Polizei gegen Schwarzen Block - ein Kampf der Unversöhnlichen? Ein Kampf bis aufs Messer zwischen »Ordnungshütern« und solchen, die jegliche Form staatlicher Ordnung zerstören wollen? Die Bilder der Straßenschlacht von Genua vermitteln exakt diesen Eindruck. Der Protest gegen die Globalisierung, der an die 200 000 Menschen in der Stadt an der ligurischen Küste zusammenführte, erscheint als nebensächlicher Anlaß einer Schlacht, in der die nihilistische Anarchie die gesellschaftliche Ordnung herausfordert.

Doch es gibt auch andere Bilder. Bilder, die die Öffentlichkeit meist nicht erreichen. Bilder zum Beispiel, deren Aussendung die italienische Polizei verhindern wollte, als sie eine Schule stürmte, in der das Pressezentrum des Genoa Social Forum, der Dachorganisation der Globalisierungsgegner, eingerichtet war, um belastendes Filmmaterial zu beschlagnahmen.
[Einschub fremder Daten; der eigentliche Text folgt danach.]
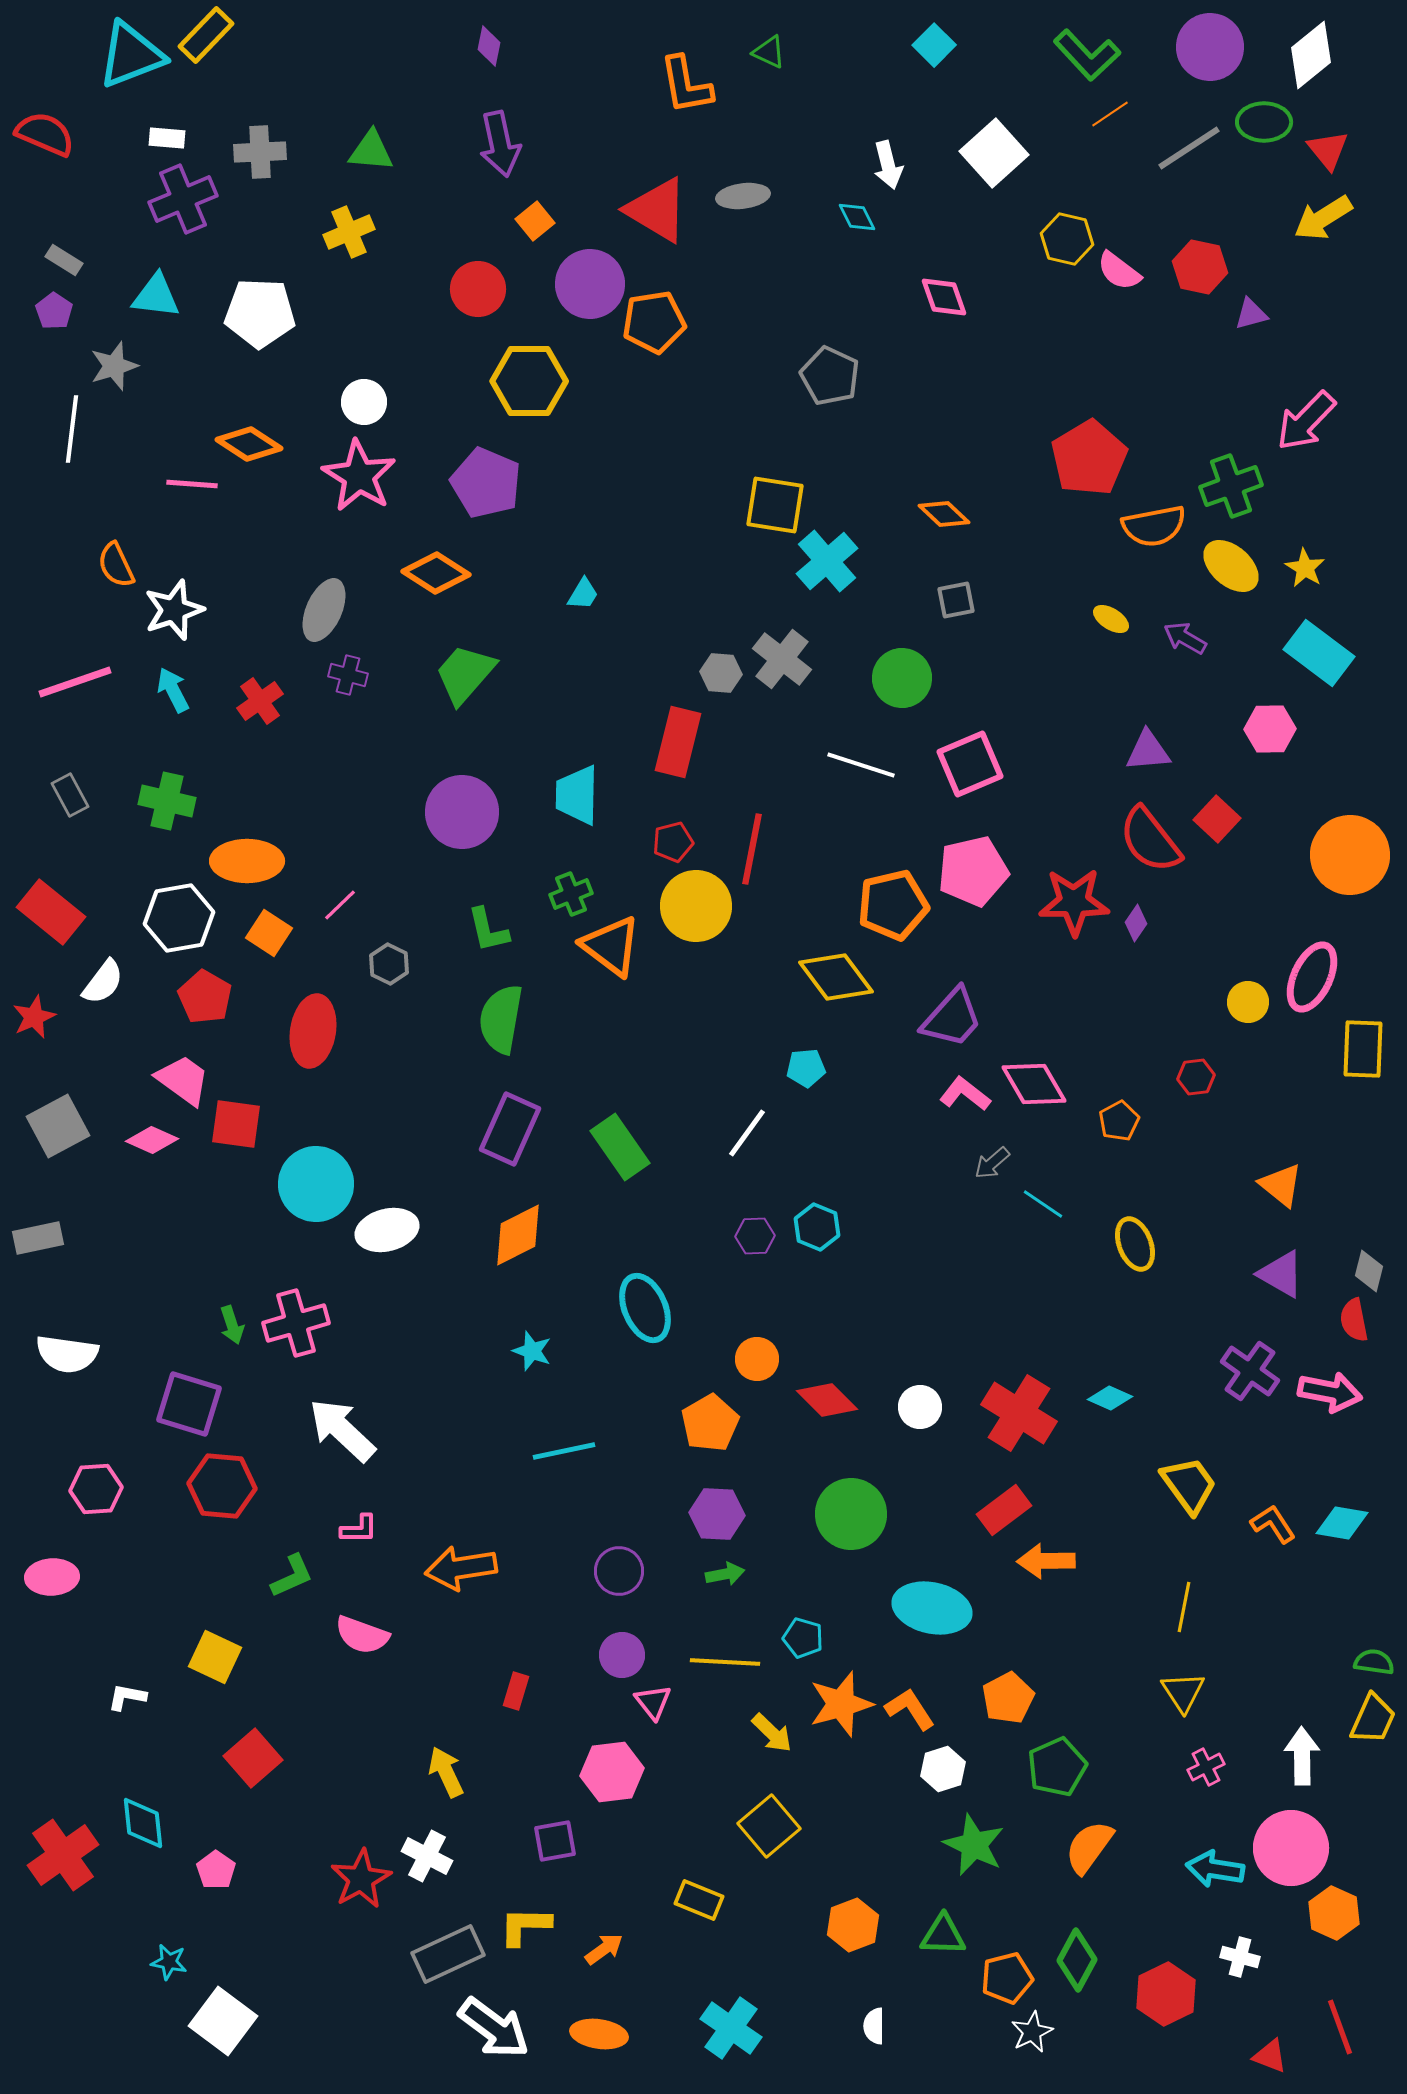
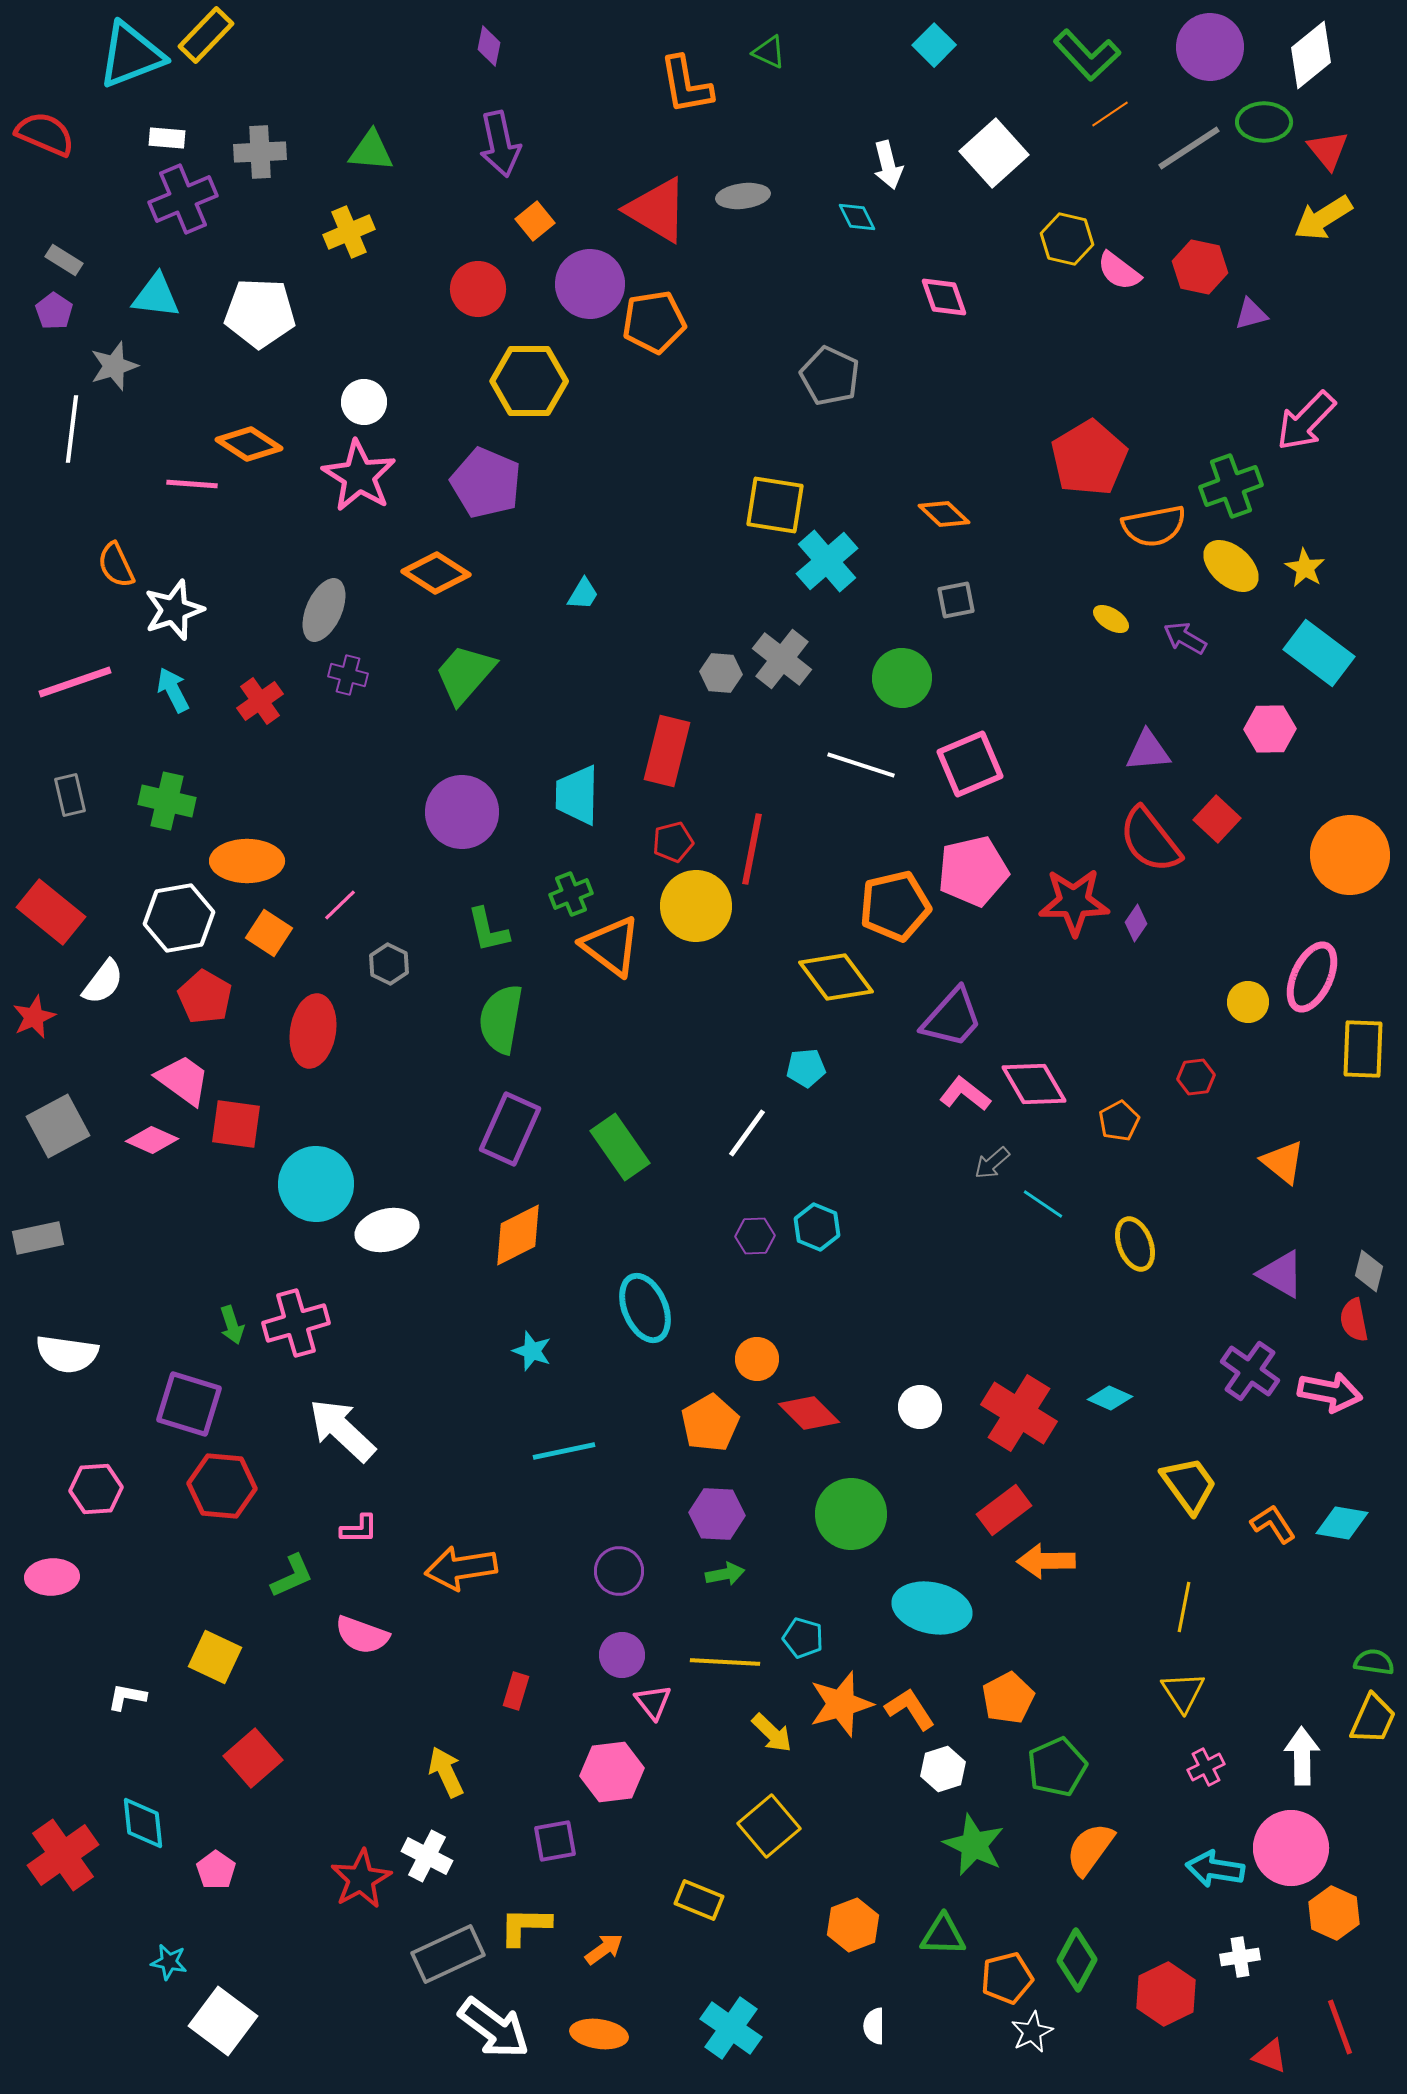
red rectangle at (678, 742): moved 11 px left, 9 px down
gray rectangle at (70, 795): rotated 15 degrees clockwise
orange pentagon at (893, 905): moved 2 px right, 1 px down
orange triangle at (1281, 1185): moved 2 px right, 23 px up
red diamond at (827, 1400): moved 18 px left, 13 px down
orange semicircle at (1089, 1847): moved 1 px right, 2 px down
white cross at (1240, 1957): rotated 24 degrees counterclockwise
Nach Aussagen von GSF- Vertretern soll es sich um eine Dokumentation handeln, die beweist, daß Polizeiagenten den Schwarzen Block infiltriert haben. Demnach war es nicht der vielzitierte »gewalttätige Kern« der Demonstranten, der die Lage eskalieren ließ, sondern die Polizei selbst, um eine Situation zu schaffen, in der sie als »bedrängte Unschuld« zur Gegenoffensive »verpflichtet« scheint. Das wirft freilich auch die Frage nach der Zweckmäßigkeit autonomen Widerstandes auf. Der Straßenkämpfer, der zum Stein greift, müßte sie sich - nach vielen einschlägigen Erfahrungen - eigentlich längst selbst gestellt haben. Nämlich, ob sein Stein nicht die gleiche Wirkung hat wie der von Polizeihand geschleuderte. Ob also diese Form gewaltsamen Widerstandes nicht durchaus systemimmanent ist.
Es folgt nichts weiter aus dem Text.